You are viewing a plain text version of this content. The canonical link for it is here.
Posted to user@nutch.apache.org by "Mr. Udatny" <ru...@rosa.com> on 2005/08/24 12:13:11 UTC

different RegexUrlFilter configurations possible?

hi there,

how can i provide several different regex Definitions for RegexUrlFilter 
within the same installation?

i saw that i cannot provide/pass some additional (dynamic) configuration 
parameter to the plugin.

the idea is to have several independend webdb's (lets say for every 
"RootUrl" one) and for every instance of the webdb another set of 
regex-instructions should apply.

how can this be accomplished?

is this mail targeted correctly to the nutch-user mailing list?

greetings,

ud


Re: different RegexUrlFilter configurations possible?

Posted by "Mr.

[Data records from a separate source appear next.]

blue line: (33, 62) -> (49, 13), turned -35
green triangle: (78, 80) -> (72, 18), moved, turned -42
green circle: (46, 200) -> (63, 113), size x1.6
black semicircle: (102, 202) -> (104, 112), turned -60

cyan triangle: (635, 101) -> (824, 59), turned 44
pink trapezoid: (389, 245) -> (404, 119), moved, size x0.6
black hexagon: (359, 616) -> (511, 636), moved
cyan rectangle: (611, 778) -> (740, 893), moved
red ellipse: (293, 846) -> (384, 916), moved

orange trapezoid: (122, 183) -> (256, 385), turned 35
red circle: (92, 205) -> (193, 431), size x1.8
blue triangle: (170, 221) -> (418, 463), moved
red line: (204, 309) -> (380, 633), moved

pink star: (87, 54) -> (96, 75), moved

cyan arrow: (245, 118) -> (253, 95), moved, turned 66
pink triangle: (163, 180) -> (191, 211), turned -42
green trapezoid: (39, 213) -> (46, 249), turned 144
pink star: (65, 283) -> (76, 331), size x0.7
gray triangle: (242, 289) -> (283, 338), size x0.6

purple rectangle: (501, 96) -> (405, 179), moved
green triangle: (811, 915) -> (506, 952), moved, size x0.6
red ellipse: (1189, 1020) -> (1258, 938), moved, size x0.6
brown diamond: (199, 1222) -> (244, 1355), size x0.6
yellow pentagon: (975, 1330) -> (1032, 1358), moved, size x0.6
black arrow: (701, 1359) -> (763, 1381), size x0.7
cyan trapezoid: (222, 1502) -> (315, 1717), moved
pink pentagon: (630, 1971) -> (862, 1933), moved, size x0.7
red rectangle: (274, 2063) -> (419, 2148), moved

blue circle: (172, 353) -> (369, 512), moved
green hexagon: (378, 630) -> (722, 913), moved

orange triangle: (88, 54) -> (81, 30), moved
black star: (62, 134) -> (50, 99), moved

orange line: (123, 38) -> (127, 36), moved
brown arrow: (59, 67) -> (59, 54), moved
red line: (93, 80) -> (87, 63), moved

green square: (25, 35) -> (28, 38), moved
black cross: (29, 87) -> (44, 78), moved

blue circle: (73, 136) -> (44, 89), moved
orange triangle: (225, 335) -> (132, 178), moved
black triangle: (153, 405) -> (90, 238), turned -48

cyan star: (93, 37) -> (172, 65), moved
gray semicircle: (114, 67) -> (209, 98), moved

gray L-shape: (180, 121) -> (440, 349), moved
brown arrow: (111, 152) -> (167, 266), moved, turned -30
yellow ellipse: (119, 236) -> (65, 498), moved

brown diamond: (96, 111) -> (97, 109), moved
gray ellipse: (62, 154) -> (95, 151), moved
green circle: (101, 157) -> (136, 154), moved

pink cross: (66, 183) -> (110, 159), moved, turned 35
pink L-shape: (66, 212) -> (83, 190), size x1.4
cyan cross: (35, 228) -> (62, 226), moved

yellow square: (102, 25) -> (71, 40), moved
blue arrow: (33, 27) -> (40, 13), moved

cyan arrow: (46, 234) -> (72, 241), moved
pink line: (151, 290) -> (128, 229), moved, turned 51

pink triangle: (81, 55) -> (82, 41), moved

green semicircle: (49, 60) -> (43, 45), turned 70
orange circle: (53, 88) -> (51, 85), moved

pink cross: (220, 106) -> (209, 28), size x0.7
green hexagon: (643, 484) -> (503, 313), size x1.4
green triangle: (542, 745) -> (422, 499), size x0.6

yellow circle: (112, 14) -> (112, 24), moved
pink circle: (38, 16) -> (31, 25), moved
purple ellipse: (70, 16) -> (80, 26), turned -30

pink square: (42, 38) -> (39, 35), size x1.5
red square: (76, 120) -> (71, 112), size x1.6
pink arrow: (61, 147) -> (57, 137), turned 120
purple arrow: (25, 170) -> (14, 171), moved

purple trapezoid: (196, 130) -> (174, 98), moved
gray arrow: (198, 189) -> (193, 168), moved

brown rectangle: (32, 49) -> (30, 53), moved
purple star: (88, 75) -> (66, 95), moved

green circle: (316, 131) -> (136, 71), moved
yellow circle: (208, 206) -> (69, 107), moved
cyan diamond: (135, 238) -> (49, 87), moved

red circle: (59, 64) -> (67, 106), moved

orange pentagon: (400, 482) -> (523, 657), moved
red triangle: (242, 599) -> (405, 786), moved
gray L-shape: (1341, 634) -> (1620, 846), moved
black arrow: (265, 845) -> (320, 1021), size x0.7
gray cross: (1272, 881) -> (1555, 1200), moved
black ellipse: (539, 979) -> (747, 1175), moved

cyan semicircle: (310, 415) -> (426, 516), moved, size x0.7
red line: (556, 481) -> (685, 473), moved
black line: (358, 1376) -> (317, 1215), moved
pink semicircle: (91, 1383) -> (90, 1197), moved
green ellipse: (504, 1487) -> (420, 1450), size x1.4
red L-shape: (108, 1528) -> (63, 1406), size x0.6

Udatny" <ru...@rosa.com>.
thanks for the input. i'll try that out. but then i still would need to 
create as many nutch configuration files and URL-regex-filter-files as 
webdbs (or regex configs) i have, right?

i'd like to pass the regex definitions as a parameter for example to the 
UpdateDatabaseTool - since the regex-filter-defs are maintained/managed 
"somewhere else". Any ideas how that could be accomplished? Or if i 
would do it - what is the suggested (proper) way to do it?

kind regards,

ud



Piotr Kosiorowski wrote:

>You can use different NUTCH_CONF_DIR environment variables for each
>instance and keep configuration in separate directories. I have not
>done it myself - but I think it should work.
>Regards
>Piotr
>
>On 8/24/05, Mr. Udatny <ru...@rosa.com> wrote:
>  
>
>>hi there,
>>
>>how can i provide several different regex Definitions for RegexUrlFilter
>>within the same installation?
>>
>>i saw that i cannot provide/pass some additional (dynamic) configuration
>>parameter to the plugin.
>>
>>the idea is to have several independend webdb's (lets say for every
>>"RootUrl" one) and for every instance of the webdb another set of
>>regex-instructions should apply.
>>
>>how can this be accomplished?
>>
>>is this mail targeted correctly to the nutch-user mailing list?
>>
>>greetings,
>>
>>ud
>>
>>    
>>
>>
>  
>

Re: different RegexUrlFilter configurations possible?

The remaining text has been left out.